I am struggling in finding the correct use to it.
Thanks,
**Your code so far**
function checkObj(obj, checkProp) {
if (obj.hasOwnProperty(checkProp)) {
return obj[checkProp];
} else {
return "Not Found";
}
}
// Only change code above this line
**Your browser information:**
User Agent is: Mozilla/5.0 (Windows NT 10.0; Win64; x64) AppleWebKit/537.36 (KHTML, like Gecko) Chrome/104.0.0.0 Safari/537.36
Challenge: Basic JavaScript - Testing Objects for Properties
The JS engine searches in the prototype of the object if the property isn’t there. So you could mistakenly test for a property.
Take this example
a = { toString: "important property" }
b = { }
b.hasOwnProperty(toString) //false
b.toString ? true : false // true
the last line is true, because b is inheriting a method from “Object” called “toString”. You could just remember the prototype which is inherited from “Object”.

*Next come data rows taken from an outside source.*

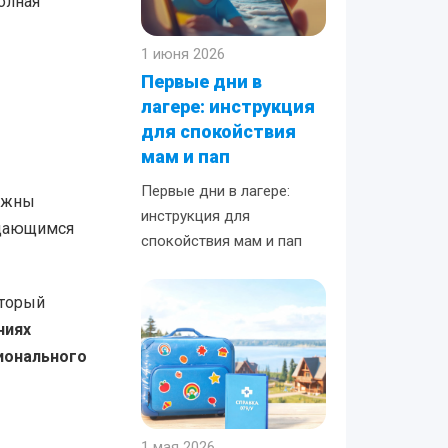
олная
1 июня 2026
Первые дни в
лагере: инструкция
для спокойствия
мам и пап
Первые дни в лагере:
олжны
инструкция для
ждающимся
спокойствия мам и пап
оторый
ниях
гионального
1 мая 2026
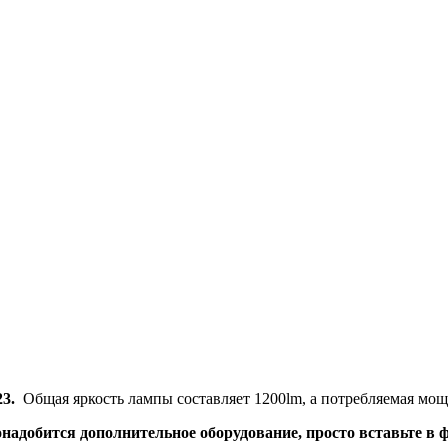
23.
Общая яркость лампы составляет 1200lm, а потребляемая мощ
надобится дополнительное оборудование, просто вставьте в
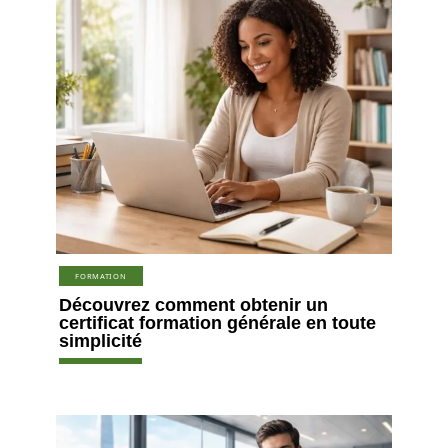
FORMATION
Découvrez comment obtenir un
certificat formation générale en toute
simplicité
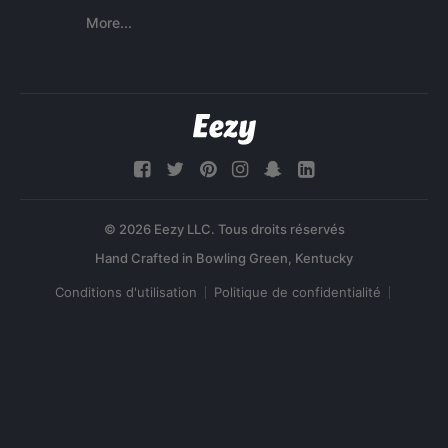
More...
© 2026 Eezy LLC. Tous droits réservés
Conditions d'utilisation
Politique de confidentialité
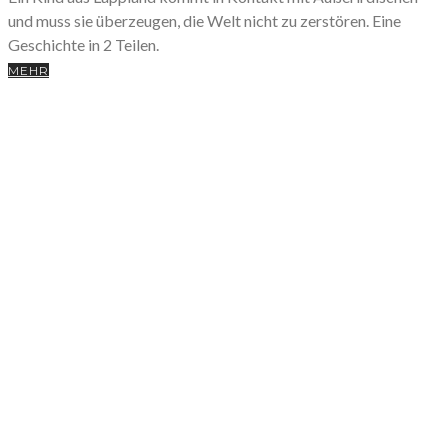
und muss sie überzeugen, die Welt nicht zu zerstören. Eine
Geschichte in 2 Teilen.
MEHR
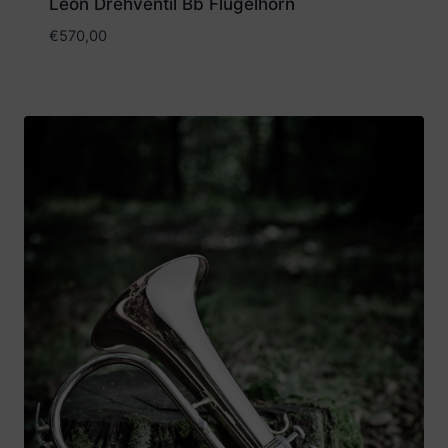
Leon Drehventil Bb Flügelhorn
€
570,00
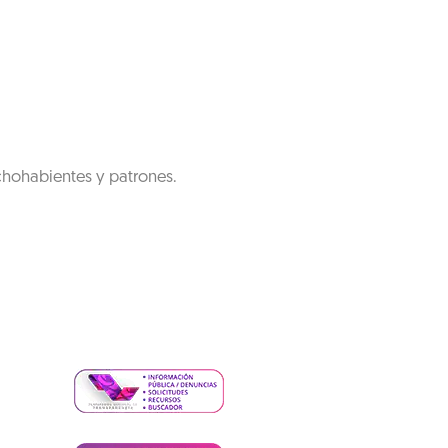
chohabientes y patrones.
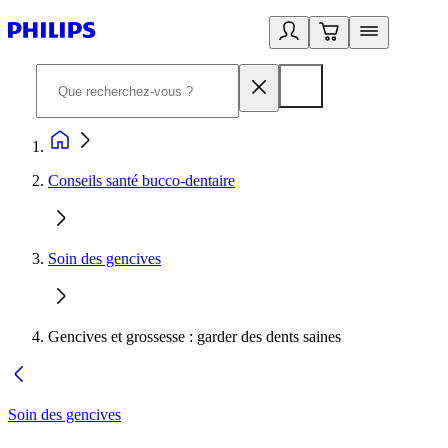
Conseils santé bucco-dentaire
Soin des gencives
Gencives et grossesse : garder des dents saines
Soin des gencives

But what when there are several layers of Objects?
For example
let hund = new Dog()
We don’t know which properties hund inherites from Dog’s prototype bc we didn’t set it.
It may not be extremely clear but that is the basic idea, to my understanding.
So the basic wording of the problem is that whenever the prototype and the object have a ‘property-collision’ you may fall into errors.